According to the Wall Street Journal, insurers have increased their scrutiny of policyholders’ security arrangements as the rise in remote working drives up risk.
Stephen Viña, a senior vice president in Marsh & McLennan Co.’s cyber insurance brokering business, told the WSJ that insurers want more details than ever before.
Describing the surveys insurers ask companies to complete so that their risk can be assessed and their premiums calculated, Viña said: “There are a lot more questions being asked.”
Companies are now expected to supply more details than before regarding how they would respond to a data breach and what action they would take if hit by ransomware or any other form of cyber-attack.
Depending on how the companies answer the survey, they could end up with a costlier policy or in some cases be denied coverage.
Viña said insurers are deeply concerned that working conditions during the pandemic will expose companies to additional risks that simply weren’t considered when their insurance policy was being created.
For example, companies that had tight control over the security of employees working in a central office could face increased and unplanned-for risks as workers toil remotely to comply with lockdown measures, relying on home networks and personal equipment.
Chief innovation officer at London-based insurer CFC Underwriting Ltd.

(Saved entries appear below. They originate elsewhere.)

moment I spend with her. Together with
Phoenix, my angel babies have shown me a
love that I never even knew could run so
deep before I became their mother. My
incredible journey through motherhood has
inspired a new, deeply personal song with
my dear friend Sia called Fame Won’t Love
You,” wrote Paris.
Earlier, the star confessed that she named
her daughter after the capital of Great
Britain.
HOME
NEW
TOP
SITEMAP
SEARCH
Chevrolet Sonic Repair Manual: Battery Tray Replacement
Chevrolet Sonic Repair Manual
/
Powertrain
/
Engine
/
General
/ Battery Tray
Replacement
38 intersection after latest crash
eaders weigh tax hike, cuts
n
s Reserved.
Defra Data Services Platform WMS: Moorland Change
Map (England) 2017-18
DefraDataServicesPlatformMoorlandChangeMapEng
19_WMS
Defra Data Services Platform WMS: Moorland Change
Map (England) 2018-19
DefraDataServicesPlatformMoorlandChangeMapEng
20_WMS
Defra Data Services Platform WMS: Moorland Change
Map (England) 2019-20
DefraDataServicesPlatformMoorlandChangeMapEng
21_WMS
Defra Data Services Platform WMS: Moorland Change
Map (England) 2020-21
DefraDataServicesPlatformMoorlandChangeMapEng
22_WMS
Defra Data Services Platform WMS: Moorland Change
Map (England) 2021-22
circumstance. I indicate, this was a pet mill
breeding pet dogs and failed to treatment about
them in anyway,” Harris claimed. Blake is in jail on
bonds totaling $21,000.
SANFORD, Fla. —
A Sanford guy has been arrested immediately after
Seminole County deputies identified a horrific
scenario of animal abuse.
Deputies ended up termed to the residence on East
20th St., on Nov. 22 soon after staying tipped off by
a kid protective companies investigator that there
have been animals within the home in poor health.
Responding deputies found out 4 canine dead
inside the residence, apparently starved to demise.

Graeme Newman said policyholders were being asked to show insurers that remote-working situations had been taken into account in their business continuity plans.
Cyber-insurance claims have increased as data breaches and ransomware attacks continue to blight every industry. According to data from regulatory filings compiled by Fitch Ratings, direct loss ratios for stand-alone cyber-insurance policies rose to 47% in 2019 from 34% in 2018. Direct loss ratios measure the percentage of income paid to claimants by insurance companies.
Fitch managing director Jim Auden said that although the data is incomplete because it doesn’t contain certain elements, including reimbursements insurers received from their own insurers, it is a good indicator of overall trends.
He said: “We think that with more risk being covered, and maybe newer underwriters getting into the business that don’t have that pricing expertise, that’ll lead to more losses over time.”